___ Data section

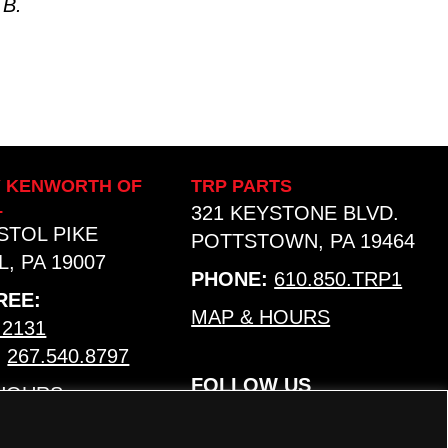
 B.
Y KENWORTH OF
TRP PARTS
L
321 KEYSTONE BLVD.
ISTOL PIKE
POTTSTOWN, PA 19464
, PA 19007
PHONE:
610.850.TRP1
REE:
MAP & HOURS
.2131
:
267.540.8797
FOLLOW US
 HOURS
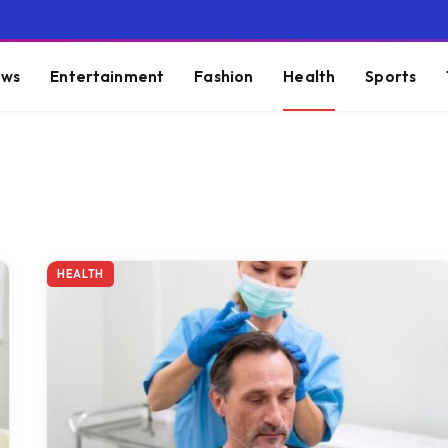
ws
Entertainment
Fashion
Health
Sports
HEALTH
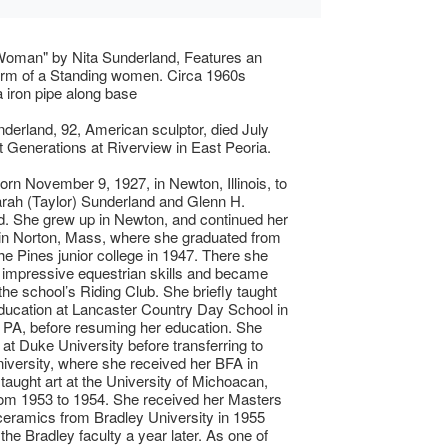
Woman" by Nita Sunderland, Features an
orm of a Standing women. Circa 1960s
 iron pipe along base
nderland, 92, American sculptor, died July
t Generations at Riverview in East Peoria.
orn November 9, 1927, in Newton, Illinois, to
rah (Taylor) Sunderland and Glenn H.
. She grew up in Newton, and continued her
in Norton, Mass, where she graduated from
he Pines junior college in 1947. There she
impressive equestrian skills and became
 the school’s Riding Club. She briefly taught
ducation at Lancaster Country Day School in
 PA, before resuming her education. She
 at Duke University before transferring to
iversity, where she received her BFA in
 taught art at the University of Michoacan,
om 1953 to 1954. She received her Masters
ceramics from Bradley University in 1955
the Bradley faculty a year later. As one of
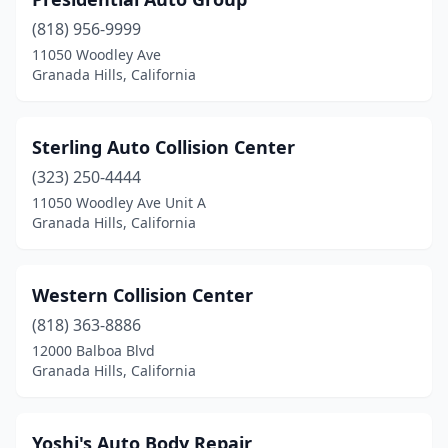
(818) 956-9999
11050 Woodley Ave
Granada Hills, California
Sterling Auto Collision Center
(323) 250-4444
11050 Woodley Ave Unit A
Granada Hills, California
Western Collision Center
(818) 363-8886
12000 Balboa Blvd
Granada Hills, California
Yoshi's Auto Body Repair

______

▶ Required action:
Please repeat all of the data exactly as it stands, leaving the pictures out.

▶ Response below:
 B.
Y KENWORTH OF
TRP PARTS
L
321 KEYSTONE BLVD.
ISTOL PIKE
POTTSTOWN, PA 19464
, PA 19007
PHONE:
610.850.TRP1
REE:
MAP & HOURS
.2131
:
267.540.8797
FOLLOW US
 HOURS
ws
Entertainment
Fashion
Health
Sports
HEALTH
Woman" by Nita Sunderland, Features an
orm of a Standing women. Circa 1960s
 iron pipe along base
nderland, 92, American sculptor, died July
t Generations at Riverview in East Peoria.
orn November 9, 1927, in Newton, Illinois, to
rah (Taylor) Sunderland and Glenn H.
. She grew up in Newton, and continued her
in Norton, Mass, where she graduated from
he Pines junior college in 1947. There she
impressive equestrian skills and became
 the school’s Riding Club. She briefly taught
ducation at Lancaster Country Day School in
 PA, before resuming her education. She
 at Duke University before transferring to
iversity, where she received her BFA in
 taught art at the University of Michoacan,
om 1953 to 1954. She received her Masters
ceramics from Bradley University in 1955
the Bradley faculty a year later. As one of
(818) 956-9999
11050 Woodley Ave
Granada Hills, California
Sterling Auto Collision Center
(323) 250-4444
11050 Woodley Ave Unit A
Granada Hills, California
Western Collision Center
(818) 363-8886
12000 Balboa Blvd
Granada Hills, California
Yoshi's Auto Body Repair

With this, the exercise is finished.